Is it really mean squared error?

Hello. In the 4th notebook about MNIST basics, there is a line of code that defines a loss function before going through the end-to-end stochastic gradient descent example. That line is:

def mse(preds, targets):
    return ((preds-targets)**2).mean().sqrt()

The name of the function is chosen as mse, but the formula is clearly indicating that the loss function is calculating the square root of MSE! Wouldn’t it be more correct if either the name of the function were RMSE (corresponding to root mean squared error), or the .sqrt() part were removed?

I am a little bit confused…

I’d agree with you that the loss here is actually rmse, not mse. However, it also really doesn’t matter very much. (The MSE “punishes” wrong values more than the RMSE.)

Also, in Step 3, the initial loss value is 25823.8086, wich is clearly not something that you get after calcluating the square root of the sum of the squared errors.

loss = mse(preds, speed)
loss
Out: tensor(25823.8086, grad_fn=<MeanBackward0>)

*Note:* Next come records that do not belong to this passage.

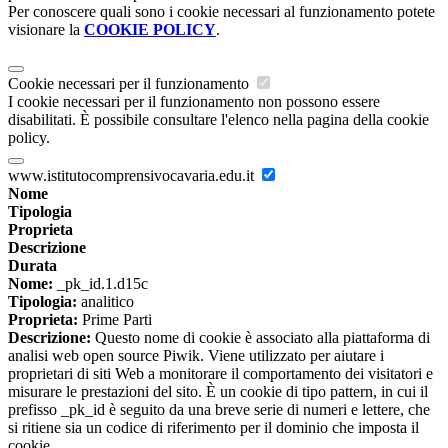
Per conoscere quali sono i cookie necessari al funzionamento potete
visionare la
COOKIE POLICY
.
Cookie necessari per il funzionamento
I cookie necessari per il funzionamento non possono essere
disabilitati. È possibile consultare l'elenco nella pagina della cookie
policy.
www.istitutocomprensivocavaria.edu.it
Nome
Tipologia
Proprieta
Descrizione
Durata
Nome:
_pk_id.1.d15c
Tipologia:
analitico
Proprieta:
Prime Parti
Descrizione:
Questo nome di cookie è associato alla piattaforma di
analisi web open source Piwik. Viene utilizzato per aiutare i
proprietari di siti Web a monitorare il comportamento dei visitatori e
misurare le prestazioni del sito. È un cookie di tipo pattern, in cui il
prefisso _pk_id è seguito da una breve serie di numeri e lettere, che
si ritiene sia un codice di riferimento per il dominio che imposta il
cookie.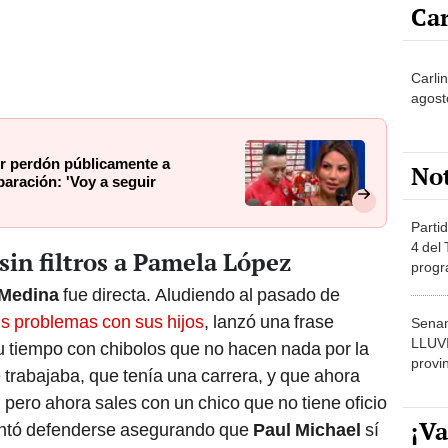
Car
Carlin
agost
ir perdón públicamente a
No
aración: 'Voy a seguir
Partid
4 del
sin filtros a Pamela López
progr
dónde
 Medina
fue directa. Aludiendo al pasado de
us problemas con sus hijos
, lanzó una frase
Senam
LLUV
u tiempo con chibolos que no hacen nada por la
provi
 trabajaba, que tenía una carrera, y que ahora
 pero ahora sales con un chico que no tiene oficio
¡Va
ntó defenderse asegurando que
Paul Michael
sí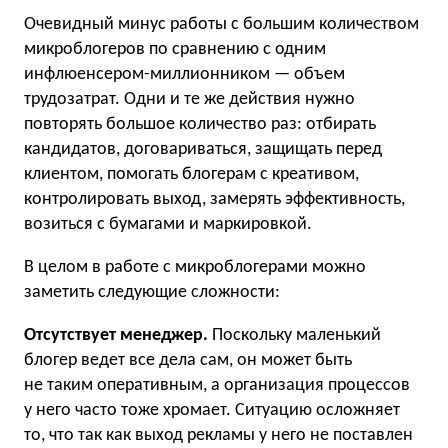
Очевидный минус работы с большим количеством
микроблогеров по сравнению с одним
инфлюенсером-миллионником — объем
трудозатрат. Одни и те же действия нужно
повторять большое количество раз: отбирать
кандидатов, договариваться, защищать перед
клиентом, помогать блогерам с креативом,
контролировать выход, замерять эффективность,
возиться с бумагами и маркировкой.
В целом в работе с микроблогерами можно
заметить следующие сложности:
Отсутствует менеджер.
Поскольку маленький
блогер ведет все дела сам, он может быть
не таким оперативным, а организация процессов
у него часто тоже хромает. Ситуацию осложняет
то, что так как выход рекламы у него не поставлен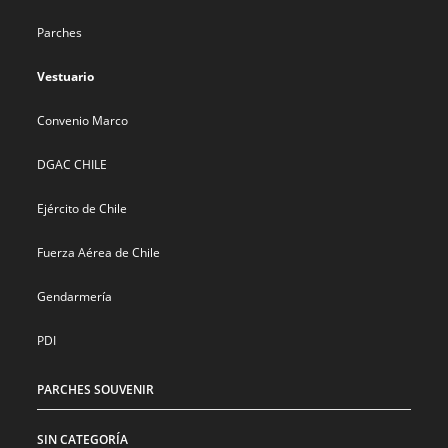
Parches
Vestuario
Convenio Marco
DGAC CHILE
Ejército de Chile
Fuerza Aérea de Chile
Gendarmería
PDI
PARCHES SOUVENIR
SIN CATEGORÍA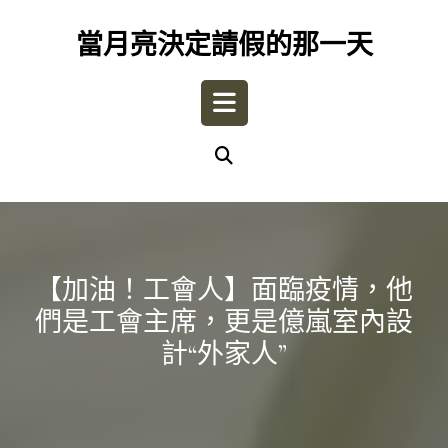
Skip
to
當月亮決定請假的那一天
content
Open
Button
【加油！工會人】面臨疫情，他
們是工會主席，更是億嵐室內設
計“外家人”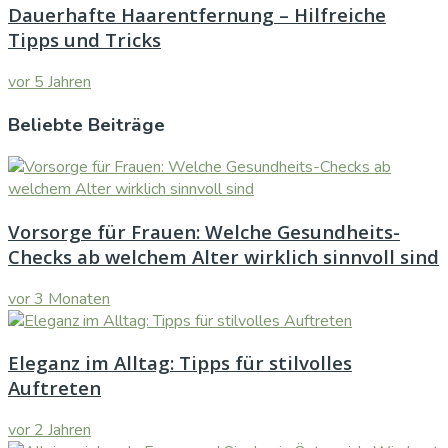
Dauerhafte Haarentfernung – Hilfreiche
Tipps und Tricks
vor 5 Jahren
Beliebte Beiträge
Vorsorge für Frauen: Welche Gesundheits-
Checks ab welchem Alter wirklich sinnvoll sind
vor 3 Monaten
Eleganz im Alltag: Tipps für stilvolles
Auftreten
vor 2 Jahren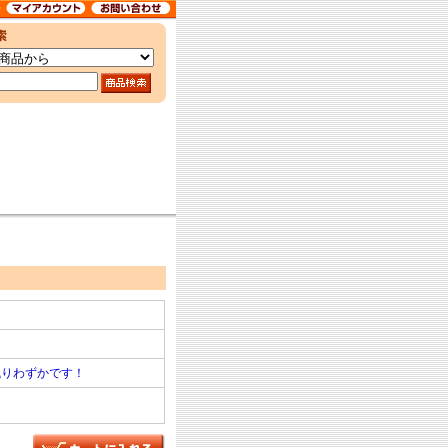
残りわずかです！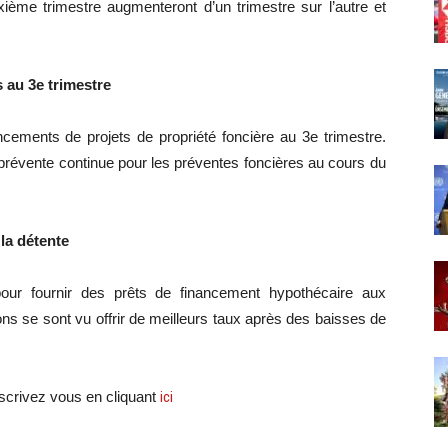
ième trimestre augmenteront d’un trimestre sur l’autre et
 au 3e trimestre
ncements de projets de propriété foncière au 3e trimestre.
prévente
continue pour les
préventes
foncières au cours du
la détente
our fournir des prêts de financement hypothécaire aux
s se sont vu offrir de meilleurs taux après des baisses de
crivez vous en cliquant
ici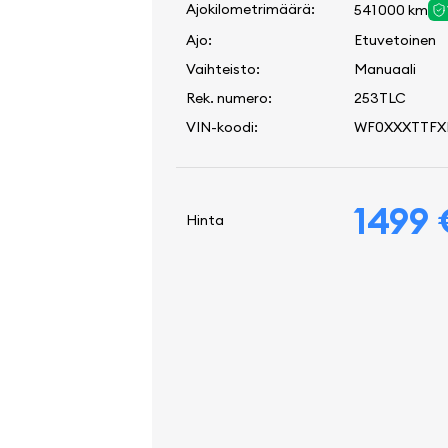
Ajokilometrimäärä:
541 000 km
Ajo:
Etuvetoinen
Vaihteisto:
Manuaali
Rek. numero:
253TLC
VIN-koodi:
WF0XXXTTFX
1499
Hinta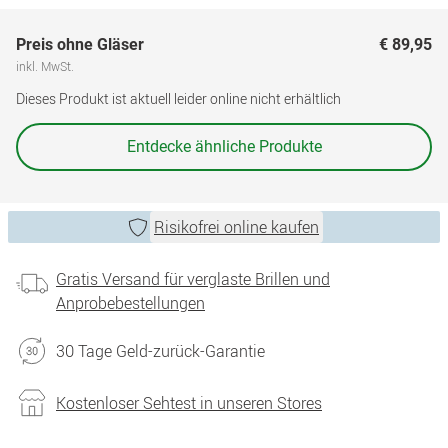
Preis ohne Gläser
€ 89,95
inkl. MwSt.
Dieses Produkt ist aktuell leider online nicht erhältlich
Entdecke ähnliche Produkte
Risikofrei online kaufen
Gratis Versand für verglaste Brillen und
Anprobebestellungen
30 Tage Geld-zurück-Garantie
Kostenloser Sehtest in unseren Stores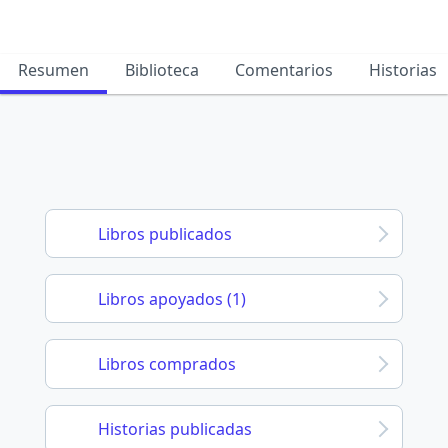
Resumen
Biblioteca
Comentarios
Historias
Libros publicados
Libros apoyados (1)
Libros comprados
Historias publicadas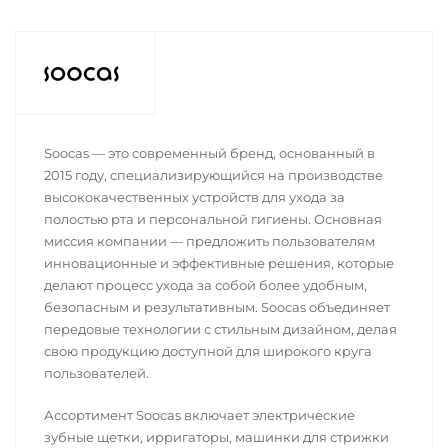
Soocas — это современный бренд, основанный в
2015 году, специализирующийся на производстве
высококачественных устройств для ухода за
полостью рта и персональной гигиены. Основная
миссия компании — предложить пользователям
инновационные и эффективные решения, которые
делают процесс ухода за собой более удобным,
безопасным и результативным. Soocas объединяет
передовые технологии с стильным дизайном, делая
свою продукцию доступной для широкого круга
пользователей.
Ассортимент Soocas включает электрические
зубные щетки, ирригаторы, машинки для стрижки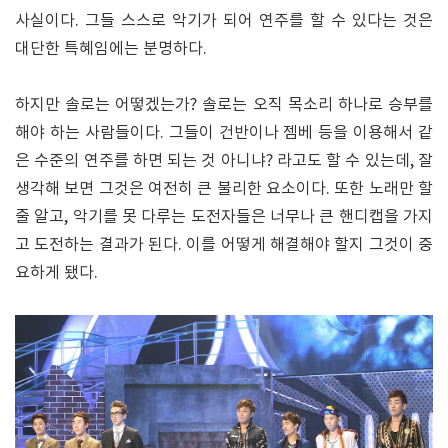
사실이다. 그들 스스로 악기가 되어 연주를 할 수 있다는 것은
대단한 특혜임에는 분명하다.
하지만 솔로는 어떻겠는가? 솔로는 오직 목소리 하나로 승부를
해야 하는 사람들이다. 그들이 건반이나 젬베 등을 이용해서 같
은 수준의 연주를 하면 되는 것 아니냐? 라고도 할 수 있는데, 잘
생각해 보면 그것은 여전히 큰 불리한 요소이다. 또한 노래만 할
줄 알고, 악기를 못 다루는 도전자들은 너무나 큰 핸디캡을 가지
고 도전하는 결과가 된다. 이를 어떻게 해결해야 할지 그것이 중
요하게 됐다.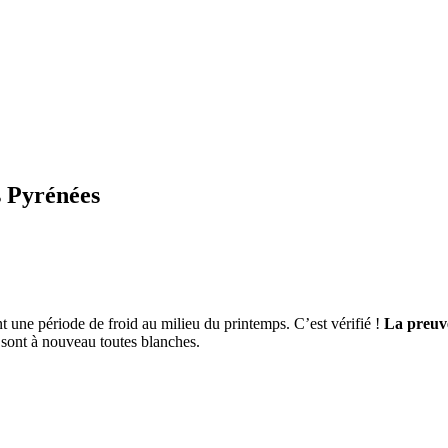
s Pyrénées
 une période de froid au milieu du printemps. C’est vérifié !
La preuve
a sont à nouveau toutes blanches.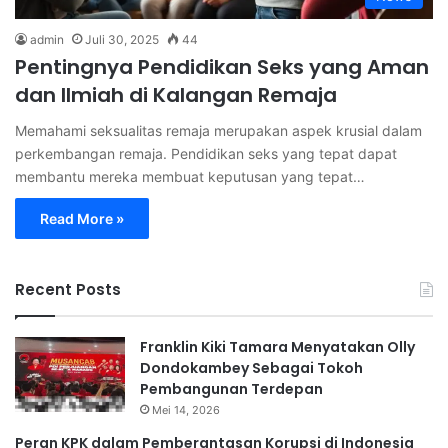
admin
Juli 30, 2025
44
Pentingnya Pendidikan Seks yang Aman
dan Ilmiah di Kalangan Remaja
Memahami seksualitas remaja merupakan aspek krusial dalam
perkembangan remaja. Pendidikan seks yang tepat dapat
membantu mereka membuat keputusan yang tepat…
Read More »
Recent Posts
Franklin Kiki Tamara Menyatakan Olly
Dondokambey Sebagai Tokoh
Pembangunan Terdepan
Mei 14, 2026
Peran KPK dalam Pemberantasan Korupsi di Indonesia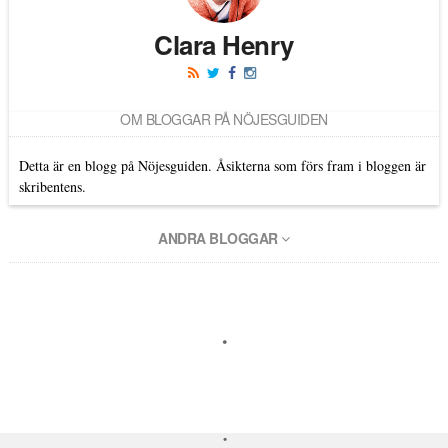
Clara Henry
OM BLOGGAR PÅ NÖJESGUIDEN
Detta är en blogg på Nöjesguiden. Åsikterna som förs fram i bloggen är
skribentens.
ANDRA BLOGGAR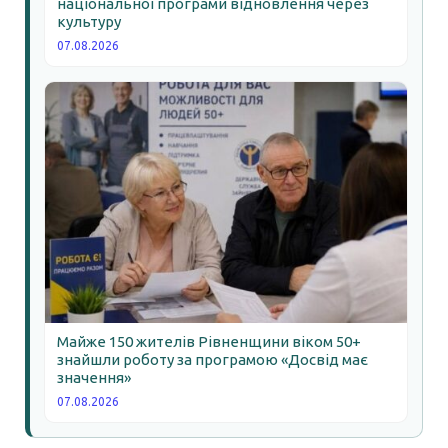
національної програми відновлення через
культуру
07.08.2026
Майже 150 жителів Рівненщини віком 50+
знайшли роботу за програмою «Досвід має
значення»
07.08.2026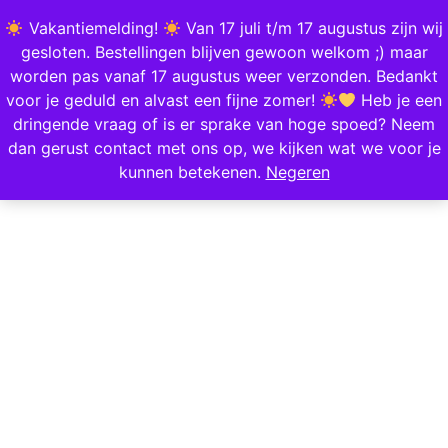
0
Vakantiemelding!
Van 17 juli t/m 17 augustus zijn wij
gesloten. Bestellingen blijven gewoon welkom ;) maar
worden pas vanaf 17 augustus weer verzonden. Bedankt
Home
/
Keuken, Koken & Tafelen
/
Tafelen
/
Borrelen
/ Flessenstop – Kat
voor je geduld en alvast een fijne zomer!
Heb je een
dringende vraag of is er sprake van hoge spoed? Neem
dan gerust contact met ons op, we kijken wat we voor je
kunnen betekenen.
Negeren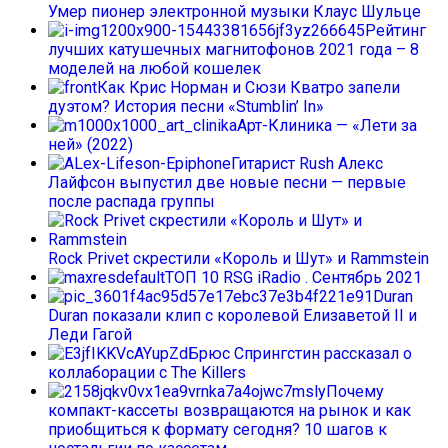
Умер пионер электронной музыки Клаус Шульце
Рейтинг
лучших катушечных магнитофонов 2021 года – 8
моделей на любой кошелек
Как Крис Норман и Сюзи Кватро запели
дуэтом? История песни «Stumblin’ In»
Арт-Клиника — «Лети за
ней» (2022)
Гитарист Rush Алекс
Лайфсон выпустил две новые песни — первые
после распада группы
Rock Privet скрестили «Король и Шут» и Rammstein
ТОП 10 RSG iRadio . Сентябрь 2021
Duran
Duran показали клип с королевой Елизаветой II и
Леди Гагой
Брюс Спрингстин рассказал о
коллаборации с The Killers
Почему
компакт-кассеты возвращаются на рынок и как
приобщиться к формату сегодня? 10 шагов к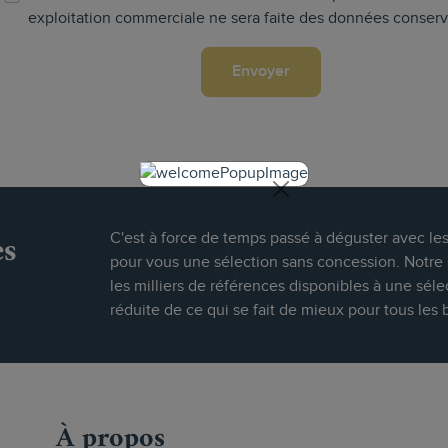
exploitation commerciale ne sera faite des données conser
es
C'est à force de temps passé à déguster avec le
pour vous une sélection sans concession. Notre s
les milliers de références disponibles à une séle
réduite de ce qui se fait de mieux pour tous les 
À propos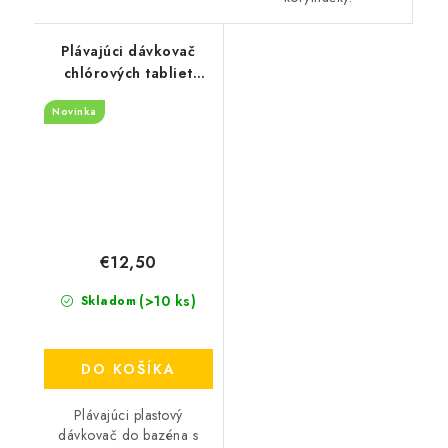
Plávajúci dávkovač
chlórových tabliet
"Plameniak"
Novinka
€12,50
(>10 ks)
Skladom
DO KOŠÍKA
Plávajúci plastový
dávkovač do bazéna s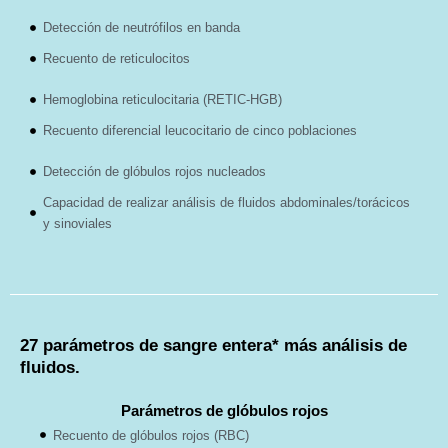
Detección de neutrófilos en banda
Recuento de reticulocitos
Hemoglobina reticulocitaria (RETIC-HGB)
Recuento diferencial leucocitario de cinco poblaciones
Detección de glóbulos rojos nucleados
Capacidad de realizar análisis de fluidos abdominales/torácicos
y sinoviales
27 parámetros de sangre entera* más análisis de
fluidos.
Parámetros de glóbulos rojos
Recuento de glóbulos rojos (RBC)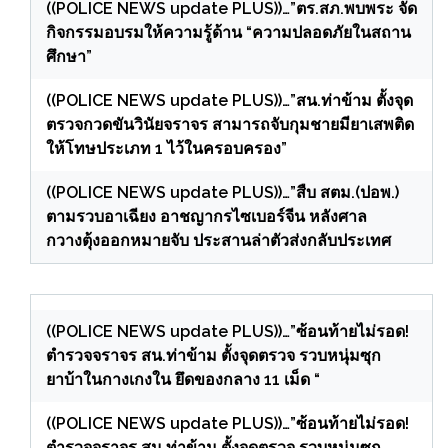
((POLICE NEWS update PLUS))…”ตร.สภ.พบพระ จัด
กิจกรรมอบรมให้ความรู้ด้าน “ความปลอดภัยในสถาน
ศึกษา”
((POLICE NEWS update PLUS))…”สน.ท่าข้าม ตั้งจุด
ตรวจกวดขันวินัยจราจร สามารถจับกุมชายมียาเสพติด
ให้โทษประเภท 1 ไว้ในครอบครอง”
((POLICE NEWS update PLUS))…”สืบ สตม.(ปอพ.)
ตามรวบอาเฉียง อาชญากรไซเบอร์จีน หลังศาล
กวางตุ้งออกหมายจับ ประสานล่าตัวส่งกลับประเทศ
((POLICE NEWS update PLUS))…”ซ้อนท้ายไม่รอด!
ตำรวจจราจร สน.ท่าข้าม ตั้งจุดตรวจ รวบหนุ่มซุก
ยาบ้าในกางเกงใน ยึดของกลาง 11 เม็ด “
((POLICE NEWS update PLUS))…”ซ้อนท้ายไม่รอด!
ตำรวจจราจร สน.ท่าข้าม ตั้งจุดตรวจ รวบหนุ่มซุก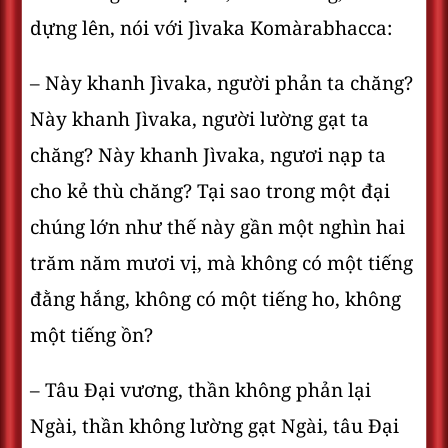
dựng lên, nói với Jìvaka Komàrabhacca:
– Này khanh Jìvaka, người phản ta chăng?
Này khanh Jìvaka, người lường gạt ta
chăng? Này khanh Jìvaka, ngươi nạp ta
cho kẻ thù chăng? Tại sao trong một đại
chúng lớn như thế này gần một nghìn hai
trăm năm mươi vị, mà không có một tiếng
đằng hắng, không có một tiếng ho, không
một tiếng ồn?
– Tâu Ðại vương, thần không phản lại
Ngài, thần không lường gạt Ngài, tâu Ðại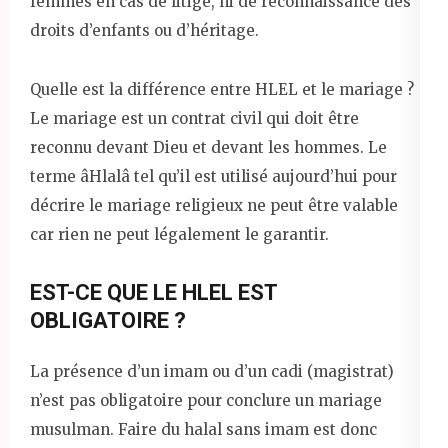
femmes en cas de litige, ni de reconnaissance des
droits d’enfants ou d’héritage.
Quelle est la différence entre HLEL et le mariage ?
Le mariage est un contrat civil qui doit être
reconnu devant Dieu et devant les hommes. Le
terme âHlalâ tel qu’il est utilisé aujourd’hui pour
décrire le mariage religieux ne peut être valable
car rien ne peut légalement le garantir.
EST-CE QUE LE HLEL EST
OBLIGATOIRE ?
La présence d’un imam ou d’un cadi (magistrat)
n’est pas obligatoire pour conclure un mariage
musulman. Faire du halal sans imam est donc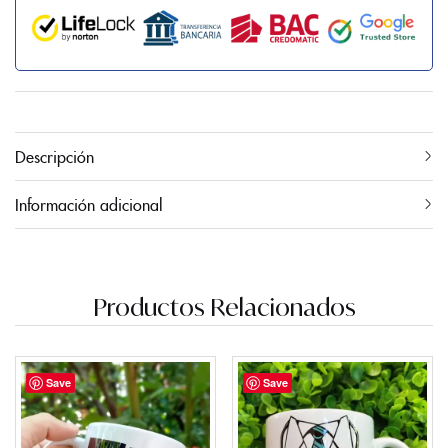
Descripción
Información adicional
Productos Relacionados
Save
Save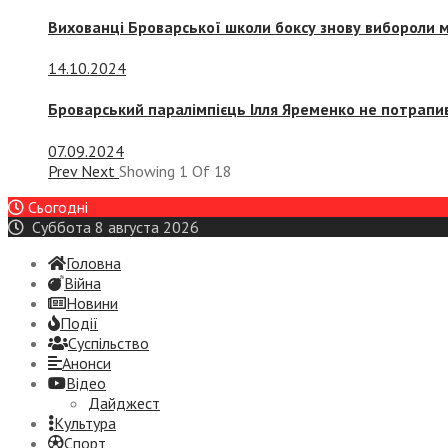
Вихованці Броварської школи боксу знову вибороли 
14.10.2024
Броварський паралімпієць Ілля Яременко не потрапив
07.09.2024
Prev
Next
Showing
1
Of
18
Сьогодні
Суббота 8 августа 2026
Головна
Війна
Новини
Події
Суспiльство
Анонси
Відео
Дайджест
Культура
Спорт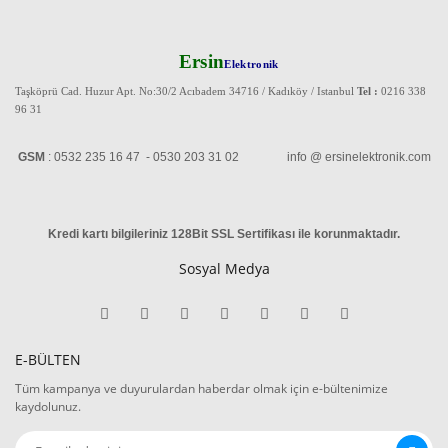
Ersin
Elektronik
Taşköprü Cad. Huzur Apt. No:30/2 Acıbadem 34716 / Kadıköy / Istanbul
Tel :
0216 338
96 31
GSM
: 0532 235 16 47 - 0530 203 31 02 info @ ersinelektronik.com
Kredi kartı bilgileriniz 128Bit SSL Sertifikası ile korunmaktadır
.
Sosyal Medya
E-BÜLTEN
Tüm kampanya ve duyurulardan haberdar olmak için e-bültenimize
kaydolunuz.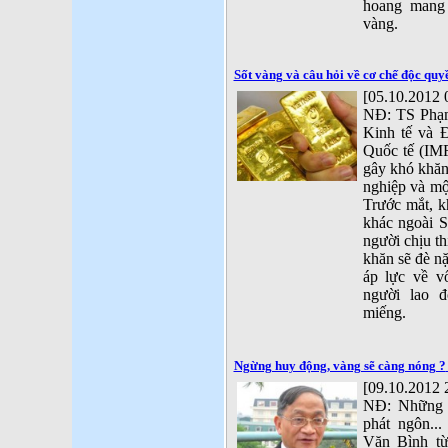
hoang mang 
vàng.
Sốt vàng và câu hỏi về cơ chế độc quy
[05.10.2012 
NĐ: TS Phạm
Kinh tế và Đ
Quốc tế (IMF
gây khó khăn
nghiệp và mộ
Trước mắt, k
khác ngoài S
người chịu th
khăn sẽ đè nặ
áp lực về v
người lao 
miếng.
Ngừng huy động, vàng sẽ càng nóng ?
[09.10.2012 
NĐ: Những c
phát ngôn.
Văn Bình t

Instead, I assume that this is the value that you get after using MSE method, but not RMSE… This is so convoluted and not beginner-friendly…

I don’t know exactly what notebook this is, but note that the grad_fn says MeanBackward0. That makes me believe the mean() operation was the last thing executed. Otherwise it would have said something like SqrtBackward. (I may be wrong about this, but it does look like the sqrt was never used.)